Cabe, aqui, um parêntese. Existem dois tratados diferentes, que criam, respectivamente, a Comunidade Européia (CE) e a União Européia (UE). São normas distintas, que criam blocos distintos, com propósitos diferentes, apesar de envolverem praticamente o mesmo bloco de países. As diferenças nos processos legislativos previstos pelos dois tratados são relevantes para o caso. Primeiramente, no processo legislativo da União Européia, o Conselho Europeu age de forma praticamente independente e unânime na criação de leis, por iniciativa de um dos países-membros, com pouquíssimo espaço para intervenção do Parlamento Europeu. Sob as normas do tratado da Comunidade Européia, por outro lado, a Comissão Européia tem o direito exclusivo de iniciativa (proposição de criação de novas normas), o Parlamento tem um papel ativo como co-legislador e o Conselho decide em última instância por maioria qualificada.

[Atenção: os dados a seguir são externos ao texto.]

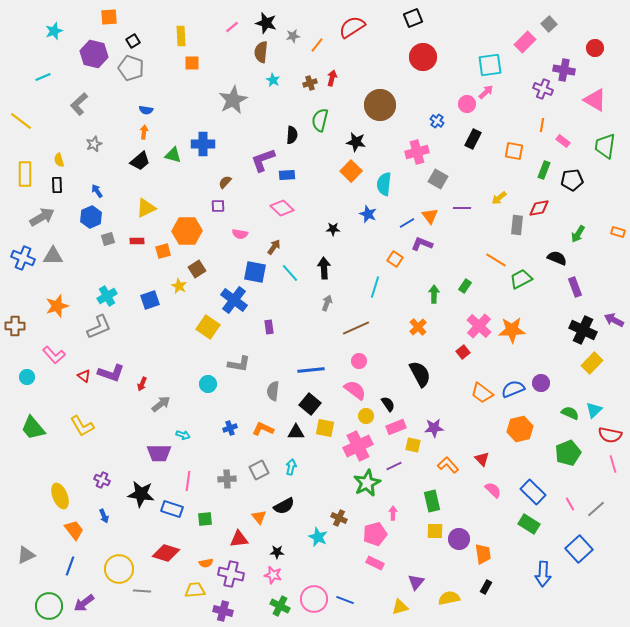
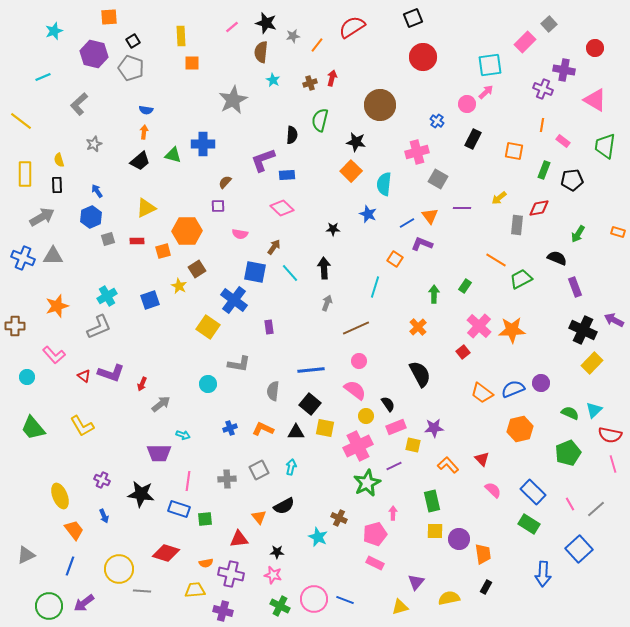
blue rectangle at (172, 509): moved 7 px right
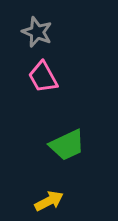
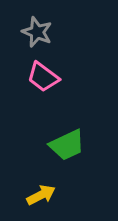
pink trapezoid: rotated 24 degrees counterclockwise
yellow arrow: moved 8 px left, 6 px up
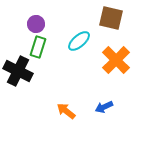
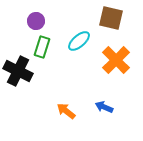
purple circle: moved 3 px up
green rectangle: moved 4 px right
blue arrow: rotated 48 degrees clockwise
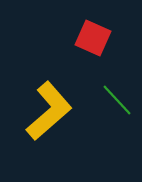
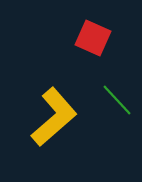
yellow L-shape: moved 5 px right, 6 px down
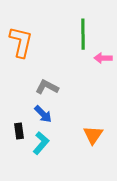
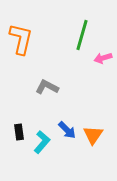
green line: moved 1 px left, 1 px down; rotated 16 degrees clockwise
orange L-shape: moved 3 px up
pink arrow: rotated 18 degrees counterclockwise
blue arrow: moved 24 px right, 16 px down
black rectangle: moved 1 px down
cyan L-shape: moved 1 px right, 1 px up
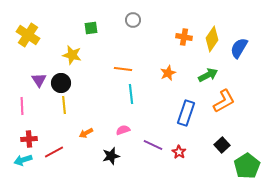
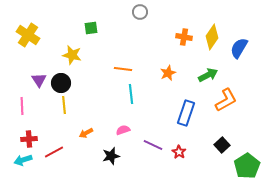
gray circle: moved 7 px right, 8 px up
yellow diamond: moved 2 px up
orange L-shape: moved 2 px right, 1 px up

Outra diferença é que, sob as normas do tratado da UE, não cabem medidas contra a infringência, pelos países-membros, das normas criadas, o que deixa a Comissão de mãos atadas para obrigá-los a cumprir de maneira adequada dessas leis.

A decisão da Corte Européia anulou a Council Framework Decision 2003/80, confirmando a posição da Comissão. Apesar da Comissão não ter, legalmente, competência para propor normas sobre direito penal ou processo penal, ela não fica impossibilitada de legislar sobre esses assuntos, já que pode criar quaisquer normas que entenda necessárias para a aplicação eficiente e proporcional das leis penais pelas autoridades competentes para evitar ou punir danos ambientais, bem como tomar medidas relacionadas com as normas criminais dos países-membros necessárias à plena aplicabilidade das normas ambientais por ela criadas.

A decisão da Corte Européia, portando, permitirá à Comissão continuar e até aumentar seus esforços para assegurar a obediência às normas da CE por meio de punições de caráter penal. Isso inclui a aplicação de normas ambientais, o que quer dizer que os Estados-membros poderão ser eficazmente obrigados a importar para os seus ordenamentos jurídicos internos leis que obriguem a aplicação de sanções penais para determinadas atividades que causem degradação ambiental, uma vez que isso seja determinado por norma criada sob os auspícios do tratado da CE. A Comissão, conforme informado em seu press release, estudará o que fazer com os processos de implementação das antigas normas que já estejam em andamento. Ao que tudo indica, ela deverá manter praticamente todo o texto da norma criada pelo Conselho, apenas fazendo-a ser incorporada através do procedimento previsto no tratado da CE, com a participação do Parlamento.